## Assignment
Once the pictures have been removed, repeat the remainder of the records exactly.
=== Input material ===
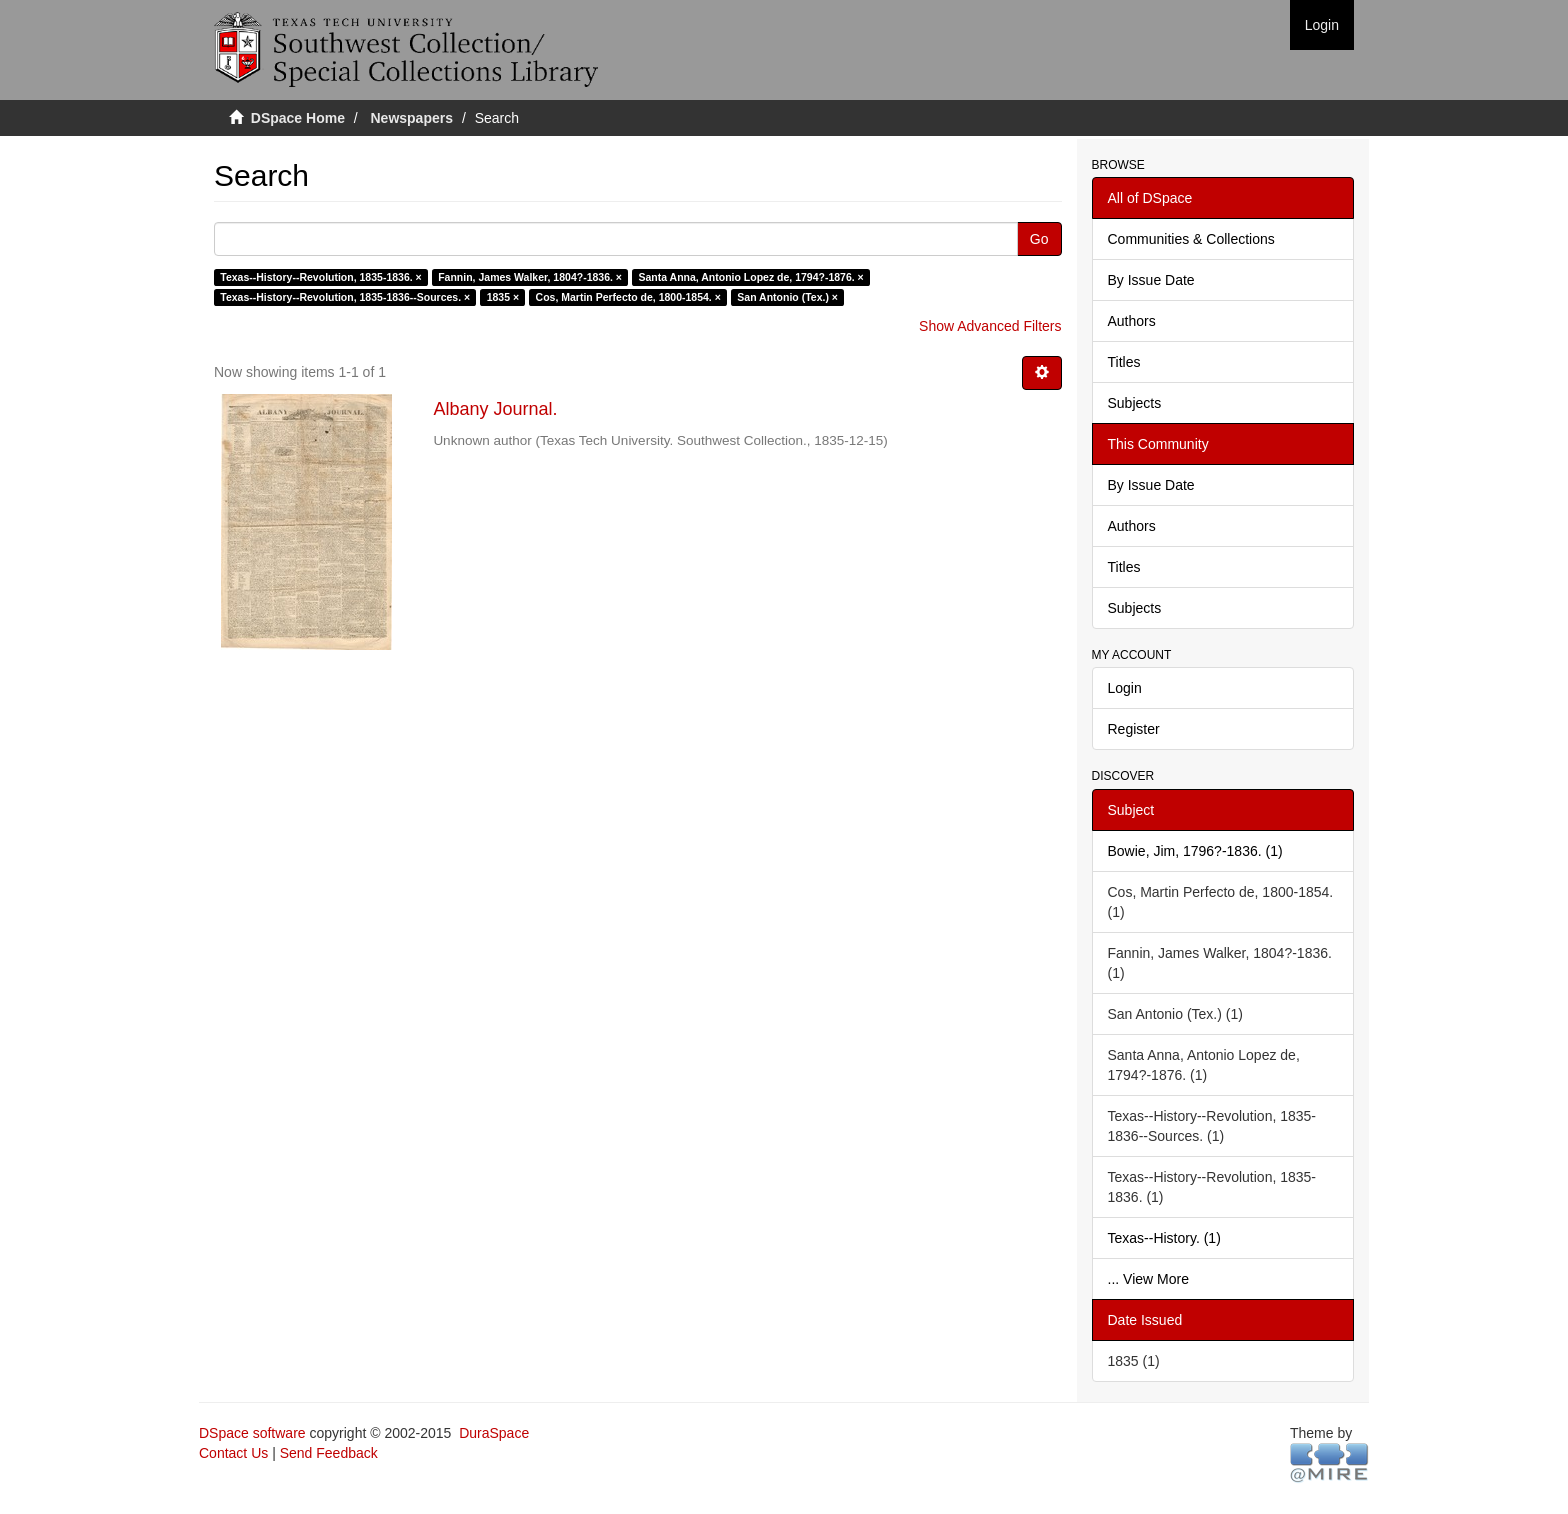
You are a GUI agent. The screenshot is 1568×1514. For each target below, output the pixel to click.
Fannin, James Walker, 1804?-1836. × (530, 277)
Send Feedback (329, 1453)
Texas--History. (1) (1164, 1238)
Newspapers (412, 118)
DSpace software (252, 1433)
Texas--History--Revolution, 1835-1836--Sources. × (345, 297)
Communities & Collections (1191, 239)
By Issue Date (1151, 280)
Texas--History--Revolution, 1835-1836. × (320, 277)
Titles (1124, 362)
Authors (1132, 321)
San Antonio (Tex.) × (787, 297)
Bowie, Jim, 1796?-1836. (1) (1195, 851)
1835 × (503, 297)
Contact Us (233, 1453)
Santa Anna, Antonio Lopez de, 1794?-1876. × (750, 277)
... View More (1148, 1279)
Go (1039, 239)
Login (1125, 688)
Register (1134, 729)
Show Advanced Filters (990, 326)
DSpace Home (298, 118)
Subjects (1135, 403)
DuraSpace (494, 1433)
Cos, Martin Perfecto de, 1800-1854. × (628, 297)
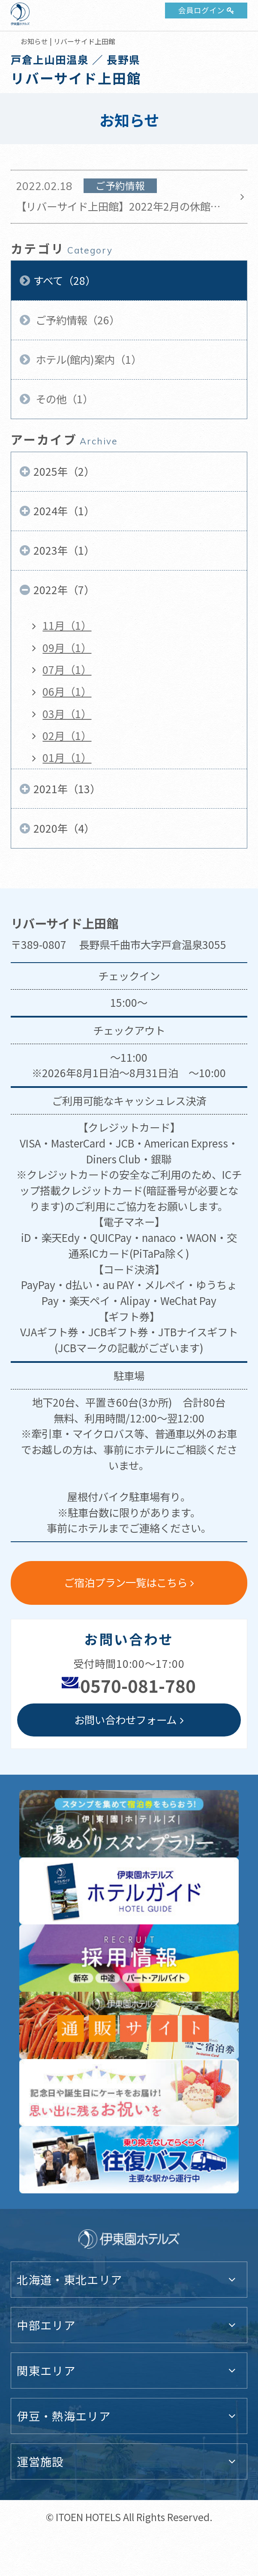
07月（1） (66, 669)
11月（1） (66, 625)
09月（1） (66, 647)
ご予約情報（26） (76, 319)
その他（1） (63, 398)
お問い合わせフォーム (125, 1719)
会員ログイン (201, 10)
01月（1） (66, 757)
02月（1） (66, 735)
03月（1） (66, 713)
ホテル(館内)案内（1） (87, 359)
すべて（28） (64, 280)
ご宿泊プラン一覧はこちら (125, 1582)
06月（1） (66, 691)
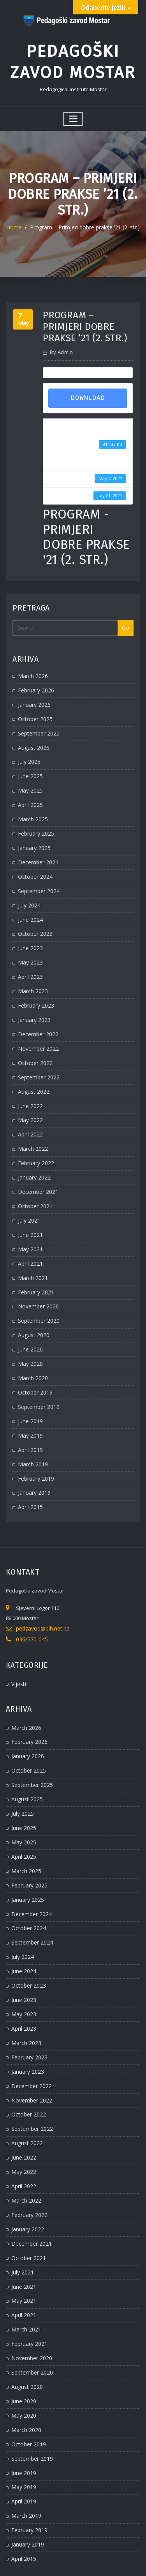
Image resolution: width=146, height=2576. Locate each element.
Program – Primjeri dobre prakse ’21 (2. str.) (84, 221)
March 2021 (31, 1239)
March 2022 (31, 1117)
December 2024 (36, 844)
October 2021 (33, 1171)
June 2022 (29, 1075)
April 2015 (29, 1457)
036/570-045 (30, 1588)
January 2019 (33, 1444)
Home (19, 221)
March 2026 (31, 666)
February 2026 (34, 680)
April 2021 (29, 1226)
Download (88, 391)
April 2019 (29, 1403)
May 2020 (29, 1321)
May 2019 (29, 1389)
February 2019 (34, 1430)
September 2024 (37, 871)
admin (61, 345)
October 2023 (33, 912)
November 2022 (36, 1021)
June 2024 (29, 898)
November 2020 (36, 1266)
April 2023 (29, 953)
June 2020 (29, 1307)
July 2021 (28, 1184)
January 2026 (33, 694)
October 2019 (33, 1348)
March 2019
===
## The completed task
You are a GUI agent. The screenshot is 1568×1514. For each target below, output the pixel to click.
Fannin, James Walker, 1804?-1836. × (530, 277)
Send Feedback (329, 1453)
Texas--History. (1) (1164, 1238)
Newspapers (412, 118)
DSpace software (252, 1433)
Texas--History--Revolution, 1835-1836--Sources. × (345, 297)
Communities & Collections (1191, 239)
By Issue Date (1151, 280)
Texas--History--Revolution, 1835-1836. × (320, 277)
Titles (1124, 362)
Authors (1132, 321)
San Antonio (Tex.) × (787, 297)
Bowie, Jim, 1796?-1836. (1) (1195, 851)
1835 × (503, 297)
Contact Us (233, 1453)
Santa Anna, Antonio Lopez de, 1794?-1876. × (750, 277)
... View More (1148, 1279)
Go (1039, 239)
Login (1125, 688)
Register (1134, 729)
Show Advanced Filters (990, 326)
DSpace Home (298, 118)
Subjects (1135, 403)
DuraSpace (494, 1433)
Cos, Martin Perfecto de, 1800-1854. × (628, 297)
07月（1） (66, 669)
11月（1） (66, 625)
09月（1） (66, 647)
ご予約情報（26） (76, 319)
その他（1） (63, 398)
お問い合わせフォーム (125, 1719)
会員ログイン (201, 10)
01月（1） (66, 757)
02月（1） (66, 735)
03月（1） (66, 713)
ホテル(館内)案内（1） (87, 359)
すべて（28） (64, 280)
ご宿泊プラン一覧はこちら (125, 1582)
06月（1） (66, 691)
Image resolution: width=146, height=2576. Locate each element.
Program – Primjeri dobre prakse ’21 (2. str.) (84, 221)
March 2021 (31, 1239)
March 2022 (31, 1117)
December 2024 (36, 844)
October 2021 (33, 1171)
June 2022 (29, 1075)
April 2015 (29, 1457)
036/570-045 (30, 1588)
January 2019 (33, 1444)
Home (19, 221)
March 2026 (31, 666)
February 2026 (34, 680)
April 2021 (29, 1226)
Download (88, 391)
April 2019 (29, 1403)
May 2020 (29, 1321)
May 2019 (29, 1389)
February 2019 (34, 1430)
September 2024 (37, 871)
admin (61, 345)
October 2023 (33, 912)
November 2022 (36, 1021)
June 2024 (29, 898)
November 2020 (36, 1266)
April 2023 (29, 953)
June 2020 (29, 1307)
July 2021 (28, 1184)
January 2026 (33, 694)
October 2019 (33, 1348)
March 2019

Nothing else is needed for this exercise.